Add support for GLIGEN textbox model.

2025-09-11 12:06:23 +00:00 · 2023-04-19 09:36:19 -04:00
parent 472b1cc0d8
commit 3696d1699a
9 changed files with 491 additions and 28 deletions
--- a/comfy/samplers.py
+++ b/comfy/samplers.py
@@ -70,7 +70,21 @@ def sampling_function(model_function, x, timestep, uncond, cond, cond_scale, con
            control = None
            if 'control' in cond[1]:
                control = cond[1]['control']
-            return (input_x, mult, conditionning, area, control)
+
+            patches = None
+            if 'gligen' in cond[1]:
+                gligen = cond[1]['gligen']
+                patches = {}
+                gligen_type = gligen[0]
+                gligen_model = gligen[1]
+                if gligen_type == "position":
+                    gligen_patch = gligen_model.set_position(input_x.shape, gligen[2], input_x.device)
+                else:
+                    gligen_patch = gligen_model.set_empty(input_x.shape, input_x.device)
+
+                patches['middle_patch'] = [gligen_patch]
+
+            return (input_x, mult, conditionning, area, control, patches)

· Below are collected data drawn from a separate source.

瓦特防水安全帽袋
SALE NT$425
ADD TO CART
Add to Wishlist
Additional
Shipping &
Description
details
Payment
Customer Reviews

        def cond_equal_size(c1, c2):
            if c1 is c2:
@@ -91,12 +105,21 @@ def sampling_function(model_function, x, timestep, uncond, cond, cond_scale, con
        def can_concat_cond(c1, c2):
            if c1[0].shape != c2[0].shape:
                return False
+
+            #control
            if (c1[4] is None) != (c2[4] is None):
                return False
            if c1[4] is not None:
                if c1[4] is not c2[4]:
                    return False

+            #patches
+            if (c1[5] is None) != (c2[5] is None):
+                return False
+            if (c1[5] is not None):
+                if c1[5] is not c2[5]:
+                    return False
+
            return cond_equal_size(c1[2], c2[2])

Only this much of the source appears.